Intriguingly, the most remarkable aspect of Judah’s impromptu ‘speech’ is how utterly unremarkable it is. From verse 19 to verse 34, all Judah does is recount almost verbatim everything that happened in the build-up to their fateful encounter with the Egyptian monarchy. Starting with the first conversation they had with Joseph when they first arrived in Egypt seeking to alleviate the effects of a crushing famine, he goes on to recall the conditions set in place by Joseph: that he would assume them to be spies until they returned with the supposed ‘youngest brother’ apparently still at home. Judah explains the strain this decision placed on their ageing father’s shoulders and informs Joseph of his commitment to use himself as a bargaining chip, staying behind as a slave in order to secure Benjamin’s freedom.
It is all very familiar. To Joseph as well as the reader. There is little to nothing therein that he hasn’t either heard directly or surmised quite easily. Judah’s speech is more of a concise review of an excellent play than a profound plea for penitence.

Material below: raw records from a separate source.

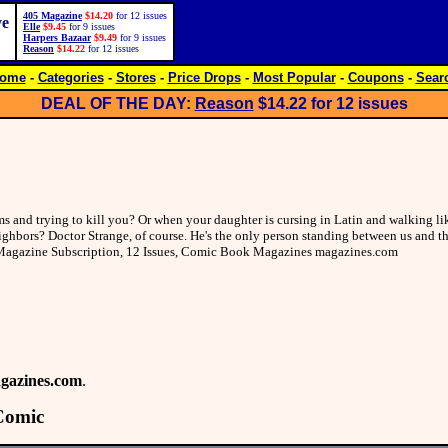
405 Magazine
$14.20
for 12 issues
ve
Elle
$9.45
for 9 issues
Harpers Bazaar
$9.49
for 9 issues
Reason
$14.22
for 12 issues
ome
-
Categories
-
Stores
-
Price Drops
-
Most Popular
-
Coupons
-
Sear
DEAL OF THE DAY:
Reason
$14.22
for 12 issues
 and trying to kill you? Or when your daughter is cursing in Latin and walking lik
ghbors? Doctor Strange, of course. He's the only person standing between us and th
e Magazine Subscription, 12 Issues, Comic Book Magazines magazines.com
gazines.com
.
Comic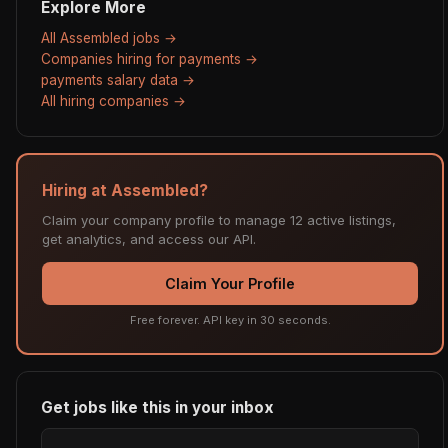
Explore More
All Assembled jobs →
Companies hiring for payments →
payments salary data →
All hiring companies →
Hiring at Assembled?
Claim your company profile to manage 12 active listings,
get analytics, and access our API.
Claim Your Profile
Free forever. API key in 30 seconds.
Get jobs like this in your inbox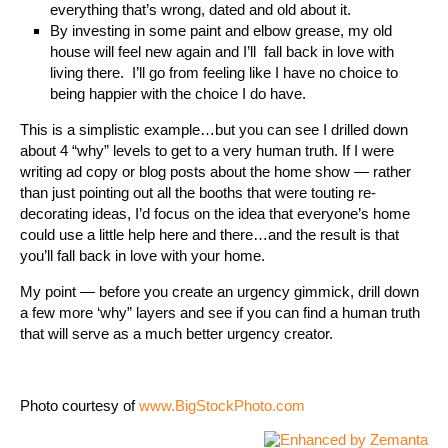
everything that’s wrong, dated and old about it.
By investing in some paint and elbow grease, my old
house will feel new again and I’ll fall back in love with
living there. I’ll go from feeling like I have no choice to
being happier with the choice I do have.
This is a simplistic example…but you can see I drilled down
about 4 “why” levels to get to a very human truth. If I were
writing ad copy or blog posts about the home show — rather
than just pointing out all the booths that were touting re-
decorating ideas, I’d focus on the idea that everyone’s home
could use a little help here and there…and the result is that
you’ll fall back in love with your home.
My point — before you create an urgency gimmick, drill down
a few more ‘why” layers and see if you can find a human truth
that will serve as a much better urgency creator.
Photo courtesy of
www.BigStockPhoto.com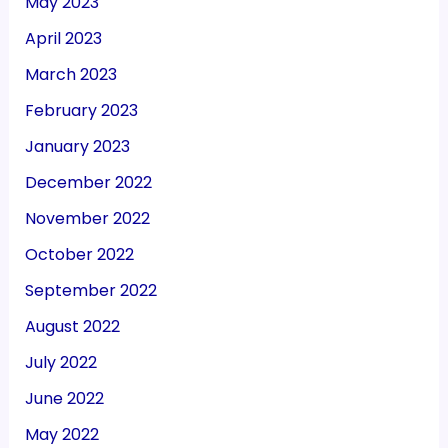
May 2023
April 2023
March 2023
February 2023
January 2023
December 2022
November 2022
October 2022
September 2022
August 2022
July 2022
June 2022
May 2022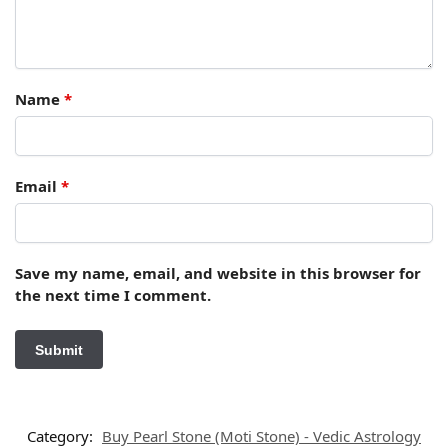
Name
*
Email
*
Save my name, email, and website in this browser for
the next time I comment.
Category:
Buy Pearl Stone (Moti Stone) - Vedic Astrology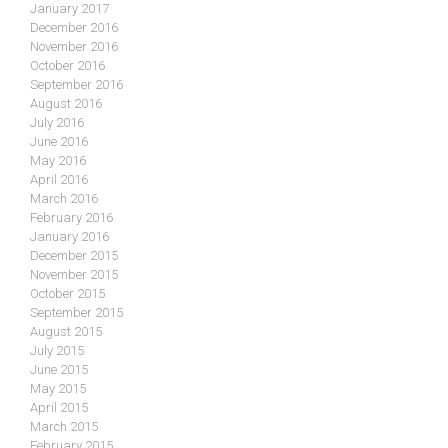
January 2017
December 2016
November 2016
October 2016
September 2016
August 2016
July 2016
June 2016
May 2016
April 2016
March 2016
February 2016
January 2016
December 2015
November 2015
October 2015
September 2015
August 2015
July 2015
June 2015
May 2015
April 2015
March 2015
February 2015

But that is precisely the point.
Conspicuously absent from Judah’s appeal are numerous ingredients that presumably would’ve made it far more effective. No mention of the pain and hardship caused by the famine. No mention of the absurdity of Joseph initially accusing a group of starving foreigners who didn’t have a homeland of spying on the mightiest empire of the era. No mention of how unfair it was to have taken Simeon hostage in order to twist the arm of reason behind emotion’s back and force them to bring Benjamin. No mention of how Benjamin himself had so blatantly been caught in a corrupt vice. Nothing.
Judah’s account is surprisingly – and in a sense refreshingly – bereft of hyperbole or exaggeration. He is interested in facts, not speculation. What’s remarkable about Judah’s speech is that, back against the wall and on the brink of disaster, he nonetheless maintains the composure to relate events as they are, not as they could be.
Joseph is a dreamer. He sees things as they could be. Joseph interprets dreams. He sees beyond what is and glimpses what may yet come to pass. And because of this, Joseph is the gatekeeper of the redemption from Egyptian slavery[6] and indeed of the final redemption of the Messianic era[7].
Judah sees things for what they are. His is a realism and honesty that disregards speculation and narrative and instead focuses on facts. It is this brutal honesty and, more specifically, the strength of character needed to avoid ‘fake news’ when it is obviously the easy way out of a predicament, that finally convinces Joseph that his brothers are in safe hands. Judah, progenitor of the Davidic dynasty, will establish a kingship established on truth, honesty and uprightness. A King that only sees what could be may have the best intentions in the world, but will remain blind to their mistakes of the present. And a King’s mistake tends to become a nation’s headache.
Not too long before Ramses II coined the hieroglyphic equivalent of #fakenews, Judah was telling the world: Don’t listen.